The five largest clusters, [(1) Northeast and Utah, (2) Pennsylvania, (3) Lower Midwest, (4) Upland South, (5) Lowland South] which we describe as assimilated immigrant clusters, account for a large portion (60%) of the IBD network and exhibit a markedly different profile. Lacking distinctive affiliations to non-US populations, they show almost no differentiation in allele frequencies (FST at most 0.001) and high levels of IBD to non-cluster members, suggestive of high gene flow between these clusters. Moreover, few members of these clusters could be assigned to a stable subset, indicating that this clustering is largely driven by continuous variation in IBD. Genealogical data reveal a north-to-south trend (Fig. 5), most consistently east of the Mississippi River (Fig. 3). These findings imply greater east-west than north-south gene flow, which is broadly consistent with recent westward expansion of European settlers in the United States, and possibly somewhat limited north-south migration due to cultural differences. . . .

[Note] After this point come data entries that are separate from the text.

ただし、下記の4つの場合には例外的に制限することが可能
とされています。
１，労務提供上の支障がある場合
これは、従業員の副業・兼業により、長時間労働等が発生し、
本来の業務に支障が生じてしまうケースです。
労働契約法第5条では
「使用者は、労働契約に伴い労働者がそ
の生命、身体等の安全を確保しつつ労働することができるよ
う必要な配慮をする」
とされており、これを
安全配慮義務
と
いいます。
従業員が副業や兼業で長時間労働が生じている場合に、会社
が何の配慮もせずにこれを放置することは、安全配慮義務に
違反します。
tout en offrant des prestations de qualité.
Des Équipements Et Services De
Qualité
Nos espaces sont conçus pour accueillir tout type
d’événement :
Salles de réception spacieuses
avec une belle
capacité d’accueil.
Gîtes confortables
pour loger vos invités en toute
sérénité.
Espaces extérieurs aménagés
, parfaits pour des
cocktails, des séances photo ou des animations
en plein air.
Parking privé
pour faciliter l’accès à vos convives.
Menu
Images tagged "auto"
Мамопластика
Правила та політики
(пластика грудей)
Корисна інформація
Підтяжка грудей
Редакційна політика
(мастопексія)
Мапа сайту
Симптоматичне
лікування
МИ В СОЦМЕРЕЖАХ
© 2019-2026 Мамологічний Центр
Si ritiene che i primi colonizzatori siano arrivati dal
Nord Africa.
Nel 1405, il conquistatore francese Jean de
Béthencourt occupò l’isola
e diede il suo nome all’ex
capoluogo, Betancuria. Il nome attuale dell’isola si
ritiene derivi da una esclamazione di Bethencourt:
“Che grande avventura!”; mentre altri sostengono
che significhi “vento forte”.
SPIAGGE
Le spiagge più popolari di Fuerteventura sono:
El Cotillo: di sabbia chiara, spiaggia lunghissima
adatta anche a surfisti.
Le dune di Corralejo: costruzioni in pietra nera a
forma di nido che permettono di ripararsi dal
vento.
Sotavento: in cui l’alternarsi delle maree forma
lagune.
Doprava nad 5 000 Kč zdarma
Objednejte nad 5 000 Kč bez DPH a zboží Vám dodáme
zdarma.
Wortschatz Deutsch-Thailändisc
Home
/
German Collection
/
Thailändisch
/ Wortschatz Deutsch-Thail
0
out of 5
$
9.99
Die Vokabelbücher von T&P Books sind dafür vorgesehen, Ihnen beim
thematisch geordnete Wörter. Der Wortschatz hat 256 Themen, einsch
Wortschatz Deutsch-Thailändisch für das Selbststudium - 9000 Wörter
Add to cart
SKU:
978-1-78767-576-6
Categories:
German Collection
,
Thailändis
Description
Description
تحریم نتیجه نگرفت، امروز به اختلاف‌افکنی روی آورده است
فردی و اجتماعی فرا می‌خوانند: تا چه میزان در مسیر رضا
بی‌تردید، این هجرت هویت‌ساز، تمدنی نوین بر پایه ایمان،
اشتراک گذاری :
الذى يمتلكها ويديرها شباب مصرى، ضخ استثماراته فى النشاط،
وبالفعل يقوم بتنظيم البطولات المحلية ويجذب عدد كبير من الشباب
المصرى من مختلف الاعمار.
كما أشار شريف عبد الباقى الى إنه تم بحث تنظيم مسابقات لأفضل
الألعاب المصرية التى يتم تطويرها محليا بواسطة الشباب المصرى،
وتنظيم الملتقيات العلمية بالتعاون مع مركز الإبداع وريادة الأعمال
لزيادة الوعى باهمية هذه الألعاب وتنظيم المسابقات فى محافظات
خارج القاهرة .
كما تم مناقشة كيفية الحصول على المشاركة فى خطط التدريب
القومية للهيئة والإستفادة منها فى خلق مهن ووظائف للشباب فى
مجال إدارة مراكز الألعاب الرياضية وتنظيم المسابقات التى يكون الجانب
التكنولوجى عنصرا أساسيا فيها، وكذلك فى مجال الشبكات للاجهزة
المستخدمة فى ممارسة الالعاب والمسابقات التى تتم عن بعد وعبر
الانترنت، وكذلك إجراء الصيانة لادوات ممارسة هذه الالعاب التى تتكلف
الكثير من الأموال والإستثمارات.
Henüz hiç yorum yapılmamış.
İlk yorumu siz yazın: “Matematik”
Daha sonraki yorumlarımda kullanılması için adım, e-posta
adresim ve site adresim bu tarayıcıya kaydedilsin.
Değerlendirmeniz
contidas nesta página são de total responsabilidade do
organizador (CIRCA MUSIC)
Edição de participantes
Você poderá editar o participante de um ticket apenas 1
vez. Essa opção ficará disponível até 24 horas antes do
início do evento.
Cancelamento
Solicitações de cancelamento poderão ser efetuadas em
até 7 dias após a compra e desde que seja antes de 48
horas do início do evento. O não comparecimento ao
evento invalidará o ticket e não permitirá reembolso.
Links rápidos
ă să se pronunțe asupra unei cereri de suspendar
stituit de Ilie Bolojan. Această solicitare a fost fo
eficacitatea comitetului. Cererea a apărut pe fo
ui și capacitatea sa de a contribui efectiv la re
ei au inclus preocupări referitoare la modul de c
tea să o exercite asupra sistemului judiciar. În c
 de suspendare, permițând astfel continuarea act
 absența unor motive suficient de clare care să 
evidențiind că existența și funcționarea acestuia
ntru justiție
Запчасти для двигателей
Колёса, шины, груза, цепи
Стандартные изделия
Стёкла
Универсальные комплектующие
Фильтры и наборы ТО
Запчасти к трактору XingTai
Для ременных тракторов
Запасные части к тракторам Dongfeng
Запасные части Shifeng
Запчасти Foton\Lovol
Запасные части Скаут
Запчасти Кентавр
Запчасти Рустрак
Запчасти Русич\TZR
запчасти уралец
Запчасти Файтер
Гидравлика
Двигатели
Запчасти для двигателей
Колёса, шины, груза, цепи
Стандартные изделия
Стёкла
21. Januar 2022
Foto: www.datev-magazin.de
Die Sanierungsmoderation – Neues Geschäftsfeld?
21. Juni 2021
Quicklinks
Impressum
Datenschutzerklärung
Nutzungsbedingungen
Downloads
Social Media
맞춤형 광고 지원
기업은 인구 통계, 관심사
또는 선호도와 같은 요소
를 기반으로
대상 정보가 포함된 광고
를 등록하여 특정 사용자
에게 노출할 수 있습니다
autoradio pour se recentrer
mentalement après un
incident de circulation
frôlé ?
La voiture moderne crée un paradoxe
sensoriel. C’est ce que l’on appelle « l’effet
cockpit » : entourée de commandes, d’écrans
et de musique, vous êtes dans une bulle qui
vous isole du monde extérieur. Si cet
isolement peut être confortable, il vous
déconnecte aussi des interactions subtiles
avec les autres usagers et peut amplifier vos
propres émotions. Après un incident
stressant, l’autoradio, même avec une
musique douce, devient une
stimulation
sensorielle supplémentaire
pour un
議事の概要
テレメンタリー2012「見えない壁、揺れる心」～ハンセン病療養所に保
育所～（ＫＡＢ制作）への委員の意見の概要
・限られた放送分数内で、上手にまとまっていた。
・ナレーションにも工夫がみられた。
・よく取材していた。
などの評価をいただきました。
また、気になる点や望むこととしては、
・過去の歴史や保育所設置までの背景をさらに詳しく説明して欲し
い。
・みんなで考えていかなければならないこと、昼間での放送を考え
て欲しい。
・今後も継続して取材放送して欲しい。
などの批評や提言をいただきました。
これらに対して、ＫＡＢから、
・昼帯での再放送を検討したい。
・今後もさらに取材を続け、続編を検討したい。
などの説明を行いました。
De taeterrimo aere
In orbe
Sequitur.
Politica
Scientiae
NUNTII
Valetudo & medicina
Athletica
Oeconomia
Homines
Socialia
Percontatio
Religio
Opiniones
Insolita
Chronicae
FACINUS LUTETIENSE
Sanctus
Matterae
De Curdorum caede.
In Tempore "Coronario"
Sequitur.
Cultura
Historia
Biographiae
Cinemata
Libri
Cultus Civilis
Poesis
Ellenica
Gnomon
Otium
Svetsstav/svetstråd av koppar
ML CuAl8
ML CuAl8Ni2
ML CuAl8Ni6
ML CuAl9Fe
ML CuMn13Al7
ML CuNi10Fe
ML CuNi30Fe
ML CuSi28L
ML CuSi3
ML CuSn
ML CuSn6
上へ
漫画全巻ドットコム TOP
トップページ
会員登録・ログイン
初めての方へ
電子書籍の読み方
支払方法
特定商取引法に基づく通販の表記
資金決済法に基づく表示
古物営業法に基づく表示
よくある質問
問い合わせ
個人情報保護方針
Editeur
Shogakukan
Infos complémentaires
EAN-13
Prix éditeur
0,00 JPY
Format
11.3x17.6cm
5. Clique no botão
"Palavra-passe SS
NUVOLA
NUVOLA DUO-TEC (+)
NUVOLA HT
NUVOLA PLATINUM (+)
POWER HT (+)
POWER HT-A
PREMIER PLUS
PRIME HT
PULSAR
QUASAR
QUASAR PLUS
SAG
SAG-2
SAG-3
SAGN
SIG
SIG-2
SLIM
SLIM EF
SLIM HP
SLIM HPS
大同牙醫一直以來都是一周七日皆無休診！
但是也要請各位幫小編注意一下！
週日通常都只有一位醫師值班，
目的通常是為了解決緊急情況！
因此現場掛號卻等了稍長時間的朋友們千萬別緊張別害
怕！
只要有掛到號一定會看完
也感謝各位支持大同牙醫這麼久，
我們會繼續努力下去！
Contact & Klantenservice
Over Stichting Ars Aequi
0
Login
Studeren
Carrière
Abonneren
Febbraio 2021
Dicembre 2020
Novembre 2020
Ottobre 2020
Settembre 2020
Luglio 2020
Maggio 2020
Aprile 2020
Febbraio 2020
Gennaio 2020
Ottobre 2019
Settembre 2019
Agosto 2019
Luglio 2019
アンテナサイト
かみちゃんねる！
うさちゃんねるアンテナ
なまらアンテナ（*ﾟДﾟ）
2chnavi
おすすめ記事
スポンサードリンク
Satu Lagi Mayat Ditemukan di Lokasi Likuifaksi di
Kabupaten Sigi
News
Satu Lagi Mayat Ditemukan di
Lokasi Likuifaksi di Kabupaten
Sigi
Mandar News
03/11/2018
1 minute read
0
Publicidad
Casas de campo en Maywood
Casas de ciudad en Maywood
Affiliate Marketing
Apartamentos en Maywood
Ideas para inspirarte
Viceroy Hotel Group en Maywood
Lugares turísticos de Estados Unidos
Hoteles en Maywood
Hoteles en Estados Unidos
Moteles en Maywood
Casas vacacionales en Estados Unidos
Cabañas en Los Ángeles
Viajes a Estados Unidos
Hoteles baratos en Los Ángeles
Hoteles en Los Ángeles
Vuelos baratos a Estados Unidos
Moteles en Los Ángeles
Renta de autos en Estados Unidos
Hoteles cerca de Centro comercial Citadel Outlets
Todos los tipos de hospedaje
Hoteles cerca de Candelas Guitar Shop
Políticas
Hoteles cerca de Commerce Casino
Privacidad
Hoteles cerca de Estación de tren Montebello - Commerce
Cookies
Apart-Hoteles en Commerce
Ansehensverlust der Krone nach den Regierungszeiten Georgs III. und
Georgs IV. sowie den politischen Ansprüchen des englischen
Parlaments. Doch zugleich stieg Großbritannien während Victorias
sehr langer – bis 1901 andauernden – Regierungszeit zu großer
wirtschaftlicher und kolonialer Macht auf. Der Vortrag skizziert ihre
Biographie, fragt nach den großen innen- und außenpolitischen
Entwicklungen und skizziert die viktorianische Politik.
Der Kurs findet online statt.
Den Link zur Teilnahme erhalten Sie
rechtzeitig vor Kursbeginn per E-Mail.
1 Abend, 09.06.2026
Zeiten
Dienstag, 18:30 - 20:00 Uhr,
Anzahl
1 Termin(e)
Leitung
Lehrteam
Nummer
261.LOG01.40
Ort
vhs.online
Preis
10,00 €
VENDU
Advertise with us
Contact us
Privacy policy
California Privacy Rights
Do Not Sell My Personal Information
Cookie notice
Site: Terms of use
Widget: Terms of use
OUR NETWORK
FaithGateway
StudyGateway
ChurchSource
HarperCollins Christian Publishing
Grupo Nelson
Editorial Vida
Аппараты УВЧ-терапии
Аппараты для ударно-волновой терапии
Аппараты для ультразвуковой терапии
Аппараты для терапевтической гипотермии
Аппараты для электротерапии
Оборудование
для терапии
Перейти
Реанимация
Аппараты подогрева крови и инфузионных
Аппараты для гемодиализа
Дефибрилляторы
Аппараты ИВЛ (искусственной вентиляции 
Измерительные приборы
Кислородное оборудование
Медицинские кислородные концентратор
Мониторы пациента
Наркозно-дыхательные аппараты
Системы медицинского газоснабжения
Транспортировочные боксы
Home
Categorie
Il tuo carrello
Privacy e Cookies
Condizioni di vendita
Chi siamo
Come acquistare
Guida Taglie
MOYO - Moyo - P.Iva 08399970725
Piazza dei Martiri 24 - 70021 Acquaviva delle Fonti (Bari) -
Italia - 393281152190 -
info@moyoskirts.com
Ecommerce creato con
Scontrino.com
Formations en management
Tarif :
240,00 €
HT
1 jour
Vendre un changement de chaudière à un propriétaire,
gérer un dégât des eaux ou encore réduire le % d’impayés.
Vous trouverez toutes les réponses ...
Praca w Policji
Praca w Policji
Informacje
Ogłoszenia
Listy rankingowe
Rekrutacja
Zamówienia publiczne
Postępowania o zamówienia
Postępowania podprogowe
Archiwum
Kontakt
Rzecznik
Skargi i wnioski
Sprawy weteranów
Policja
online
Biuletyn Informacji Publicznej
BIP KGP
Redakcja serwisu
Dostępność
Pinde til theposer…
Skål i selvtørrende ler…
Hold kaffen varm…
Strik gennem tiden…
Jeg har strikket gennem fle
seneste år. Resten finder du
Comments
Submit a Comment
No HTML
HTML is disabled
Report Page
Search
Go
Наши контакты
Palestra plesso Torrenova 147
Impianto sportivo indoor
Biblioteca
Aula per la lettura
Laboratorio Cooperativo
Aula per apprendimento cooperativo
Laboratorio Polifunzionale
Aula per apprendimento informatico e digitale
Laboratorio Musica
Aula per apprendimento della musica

Finally, we identified several clusters corresponding to post-migration isolated groups—historical groups who, despite possibly maintaining high levels of diversity and gene flow, likely experienced some geographic or cultural isolation during or following migration to the United States. One such cluster represents the Amish, a distinct ethno-religious minority that first arrived to the United States from Europe in the 18th century; the genealogical data associated with the Amish cluster pinpoint individual counties in Midwestern states and Pennsylvania with present-day Amish communities (Fig. 3; Supplementary Fig. 20). The clustering of IBD in Utah is most likely attributed to population growth of descendants of Mormons, who settled in Utah in the mid-1800s (Supplementary Figs 20,24). In addition, we identified a cluster concentrated near the Cumberland Mountain range that is suggestive of residents of Appalachia, people who experienced delayed economic development and regional isolation up until the 20th century. . . .
An unresolved issue common to . . . hierarchical clustering . . . is that stopping criteria are not well established: when to stop subdividing clusters . . . . additional clusters informative of population structure emerged when we proceeded to the third level of the hierarchical clustering (Supplementary Figs 25–27). For example, additional clustering discriminated Italians, Scottish, Norwegians and Eastern Europeans, and yielded fine-scale geographic structure in Ireland (Supplementary Fig. 26), the southern United States (Supplementary Fig. 27), and on the Island of Puerto Rico (Supplementary Fig. 21). . . .
[T]he genetic separation of other groups of historical importance—such as regions of Mexico corresponding to different sources of US immigration, and the New Mexican cluster corresponding to the Nuevomexicanos, European colonial settlers from New Spain—is a major contribution of this work. . . . we do not identify known structure in the United States among some present-day immigrant and other groups that are poorly represented in our sample, such as Southeast Asians and Chinese. . . .
[W]e find clear examples in our data where disease-risk variants are present at higher frequencies in identified clusters; these include a risk allele for prostate cancer that has a frequency of 5.6% in the African American cluster but is very rare (0.1%) outside the cluster, and a protective allele for squamous cell lung carcinoma that is 10 times more common in the Finnish cluster.